村について、彼等が当然のように思っている知識のひとつひとつを、私たちがメモしたり地図に残したりしているうちに、多分北波多村の者として村を語ることに自信と誇りを見出したのだと思う。思いつくままに村に伝わる伝説話や村対抗のバレーボールの試合が行われていること、過疎化が進んで活気がなくなったとはいえ、田中の者は皆助け合って村の行事(今回はバレーボール大会)には精力的に参加している、ということまで語ってくれた。今では田中の中でも農業をしている家は大分少なくなってきている。それに伴って村の中の住人も、新しくできた住宅地に移り住んで来た人など昔のことを知っている者は少なくなっているようだ。目の前で村の歴史が風化し忘れ去られているのを見ているのに、こうして私たちのような部外者がやって来て調査をすることでもない限りそのことに気づかずに、気づいても気にも留めずに過ごしてしまうのだろう。私の実家のことを考えても、道路工事のために隣の建物が壊されてしまうと、一体そこに何があったのかを思い出すのは不可能に近い。佐賀に出発する前に先生が、「ある意味、異文化となる農村を体験してきて欲しい。」と言われていたが、異文化だという実感は、そこを訪れた私たちのうちにも、受け入れて下さったあちらの方々の中にもあったのではないかと思う。

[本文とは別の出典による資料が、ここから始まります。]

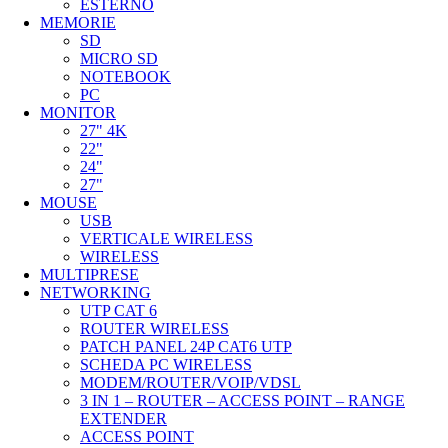
ESTERNO
MEMORIE
SD
MICRO SD
NOTEBOOK
PC
MONITOR
27" 4K
22"
24"
27"
MOUSE
USB
VERTICALE WIRELESS
WIRELESS
MULTIPRESE
NETWORKING
UTP CAT 6
ROUTER WIRELESS
PATCH PANEL 24P CAT6 UTP
SCHEDA PC WIRELESS
MODEM/ROUTER/VOIP/VDSL
3 IN 1 – ROUTER – ACCESS POINT – RANGE
EXTENDER
ACCESS POINT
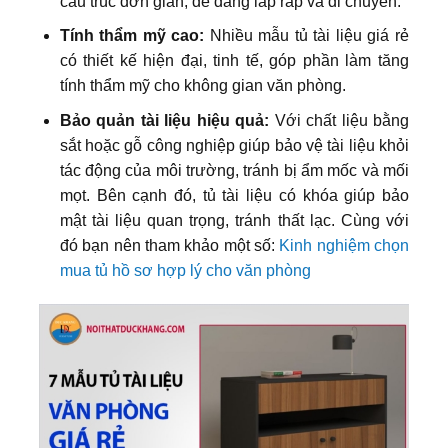
cấu trúc đơn giản, dễ dàng lắp ráp và di chuyển.
Tính thẩm mỹ cao:
Nhiều mẫu tủ tài liệu giá rẻ
có thiết kế hiện đại, tinh tế, góp phần làm tăng
tính thẩm mỹ cho không gian văn phòng.
Bảo quản tài liệu hiệu quả:
Với chất liệu bằng
sắt hoặc gỗ công nghiệp giúp bảo vệ tài liệu khỏi
tác động của môi trường, tránh bị ẩm mốc và mối
mọt. Bên cạnh đó, tủ tài liệu có khóa giúp bảo
mật tài liệu quan trọng, tránh thất lạc. Cùng với
đó bạn nên tham khảo một số:
Kinh nghiệm chọn
mua tủ hồ sơ hợp lý cho văn phòng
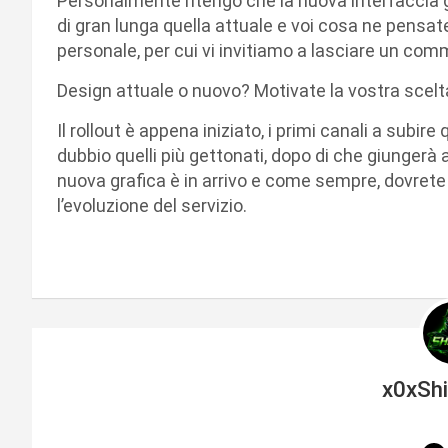
Personalmente ritengo che la nuova interfaccia g
di gran lunga quella attuale e voi cosa ne pensa
personale, per cui vi invitiamo a lasciare un co
Design attuale o nuovo? Motivate la vostra scelt
Il rollout è appena iniziato, i primi canali a su
dubbio quelli più gettonati, dopo di che giungerà a
nuova grafica è in arrivo e come sempre, dovrete
l’evoluzione del servizio.
x0xSh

話を聞くうちにも、昔はこう、もっと昔はこう、最近は、というふうにいくつもの時代が深く入り組んでいくことが多く出てきた。たったひとつの現在のある事実へと繋がるのに、本当に多くの偶然や努力や政策があったのだと思うと、不思議な気分になった。

話を聞くうちに1130をとっくに過ぎてしまった。こちらとしては早く帰らないといけないと思い、何度か「それでは…」と切り出そうとしたが、にこやかにかわされて、結局近くの田中集会所に連れていってもらうことになった。突然わけのわからない集団がやって来たのに、本当によくしてもらってありがたいと思った。大雨が降り続いているニュースを見るたび、水害を過去何度も受けてきた田中のことを思い心配している。こういうふうに、何も知らなかった所が特別になるというのが交流の成果なのだろう。とても長くて、心に残る一日だった。